> TASK ITEM:
Beginning at the line with "쌍용차 아이들이 아프다던", please repeat each line exactly through the end of the records below, including that first line and the last, but no pictures.
Start of EXERCISE INPUT
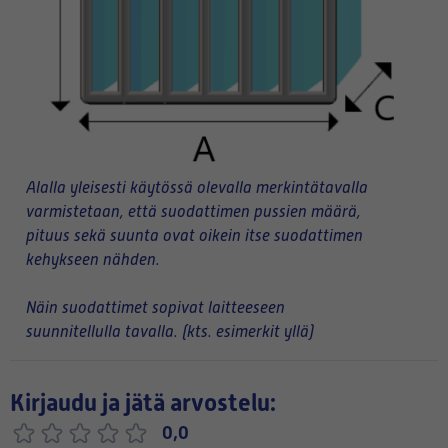
Alalla yleisesti käytössä olevalla merkintätavalla
varmistetaan, että suodattimen pussien määrä,
pituus sekä suunta ovat oikein itse suodattimen
kehykseen nähden.
Näin suodattimet sopivat laitteeseen
suunnitellulla tavalla. (kts. esimerkit yllä)
Kirjaudu ja jätä arvostelu:
0,0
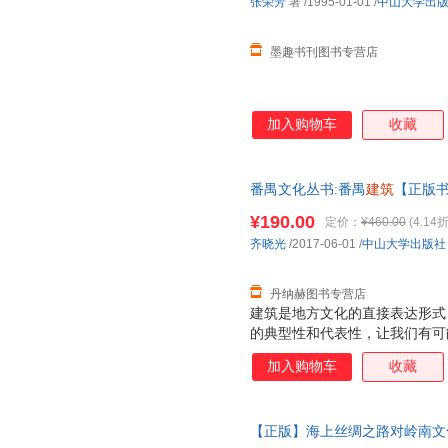
张荣芳
著
/1995-01-01
/
中山大学出
墨趣书刊图书专营店
加入购物车
收藏
番禺文化丛书:番禺
建筑
【正版书
¥190.00
定价：
¥460.00
(4.14折
齐晓光
/2017-06-01
/
中山大学出版社
丹纳赫图书专营店
建筑是地方文化的直接表达形式
的典型性和代表性，让我们有可
统。
加入购物车
收藏
【正版】海上丝绸之路对岭南文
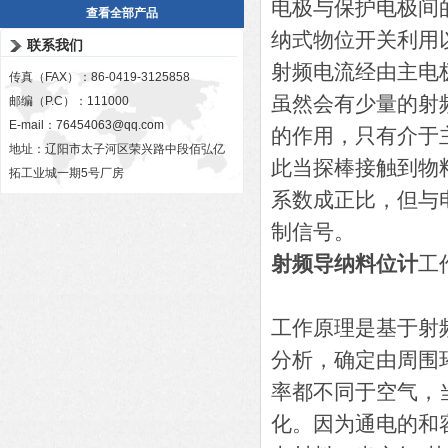
电极与保护电极间
查看全部产品
纳式物位开关利用
联系我们
射频电流经由主电
传真（FAX）：86-0419-3125858
虽然会有少量的射
邮编（P.C）：111000
E-mail：
76454063@qq.com
的作用，只有介于
地址：辽阳市太子河区荣兴路中段佰弘亿
此当探棒接触到物
拓工业城一期5号厂房
系数成正比，但与
制信号。
射频导纳料位计
工
工作原理是基于射
分析，确定由周围
率都不同于空气，
化。因为通电的和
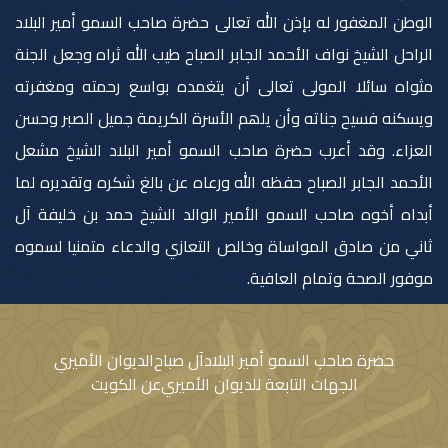
الوطن المغفور له بإذن الله تعالى حضرة صاحب السمو أمير البلاد
الراحل الشيخ نواف الأحمد الجابر الصباح طيب الله ثراه وجعل الجنة
مثواه سائلا المولى تعالى أن يتغمده بواسع رحمته ومغفرته
ويسكنه فسيح جناته وأن يلھم الأسرة الكريمة جميل الصبر وحسن
العزاء. وقد أعرب حضرة صاحب السمو أمير البلاد الشيخ مشعل
الأحمد الجابر الصباح حفظه الله ورعاه عن بالغ شكره وتقديره لما
أبداه أخوه صاحب السمو الأمير الوالد الشيخ حمد بن خليفة آل
ثاني من صادق المواساة وخالص التعازي والدعاء متمنيا لسموه
موفور الصحة وتمام العافية.
حضرة صاحب السمو أمير البلاد
آل صباح
الديوان الأميري
الجهات التابعة للديوان الأميري
عن الكويت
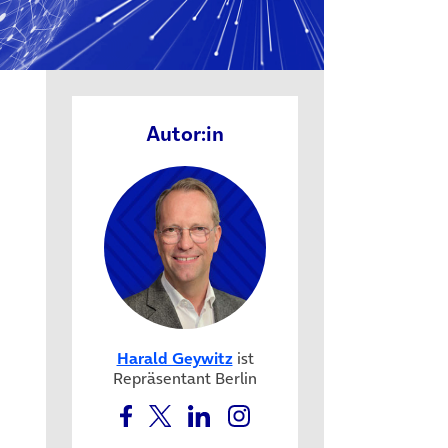
Autor:in
Harald Geywitz
ist
Repräsentant Berlin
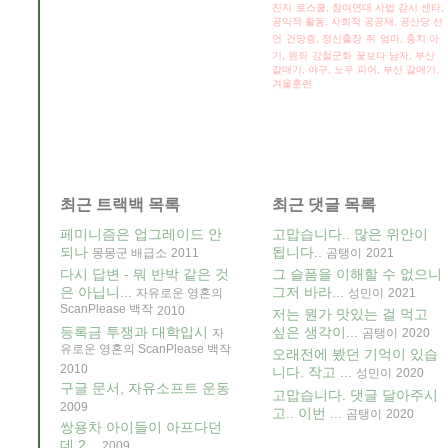
진지
로스쿨, 참여연대 사법 감시 센타,
공익적 활동, 사회적 공공재,
공산당 선
언
건망증, 정신출장
쥐
엄마, 충치 아
기, 원죄
강철군화
꽃보다 남자, 부산
갈매기, 야구,
노우 피어, 부산 갈매기,
겨울훈련
최근 트랙백 목록
최근 댓글 목록
페미니즘은 업그레이드 안
고맙습니다.. 많은 위안이
되나
됩니다..
몽몽군 배급소
2011
곰탱이
2021
다시 답변 - 뭐 반박 같은 것
그 슬픔을 이해할 수 없으니
은 아닙니...
그저 바라...
자유로운 영혼의
성민이
2021
ScanPlease 백작
2010
저는 뭔가 맛있는 걸 먹고
등록금 투쟁과 대학입시
싶은 생각이...
자
곰탱이
2020
유로운 영혼의 ScanPlease 백작
오래전에 봤던 기억이 있습
2010
니다. 작고 ...
성민이
2020
구글 문서, 자유소프트 운동
고맙습니다. 댓글 달아주시
2009
고.. 이번 ...
곰탱이
2020
쌍용차 아이들이 아프다던
데 2...
2009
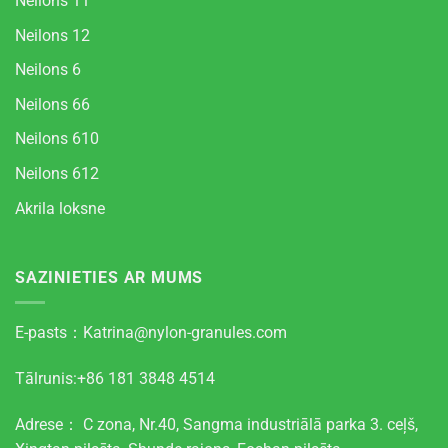
Neilons 11
Neilons 12
Neilons 6
Neilons 66
Neilons 610
Neilons 612
Akrila loksne
SAZINIETIES AR MUMS
E-pasts：
Katrina@nylon-granules.com
Tālrunis:+86 181 3848 4514
Adrese： C zona, Nr.40, Sangma industriālā parka 3. ceļš,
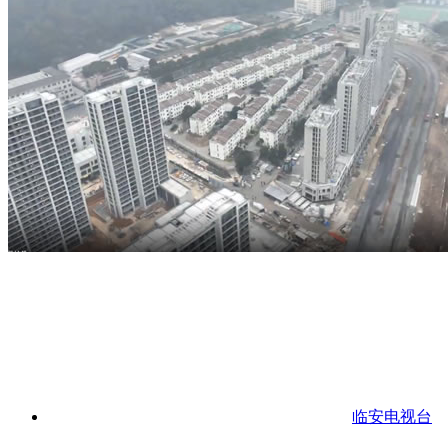
临安电视台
End of EXERCISE INPUT
> COMPLETED TASK:
쌍용차 아이들이 아프다던
데 2...
2009
Neilons 11
Neilons 12
Neilons 6
Neilons 66
Neilons 610
Neilons 612
Akrila loksne
SAZINIETIES AR MUMS
E-pasts：
Katrina@nylon-granules.com
Tālrunis:+86 181 3848 4514
Adrese： C zona, Nr.40, Sangma industriālā parka 3. ceļš,
临安电视台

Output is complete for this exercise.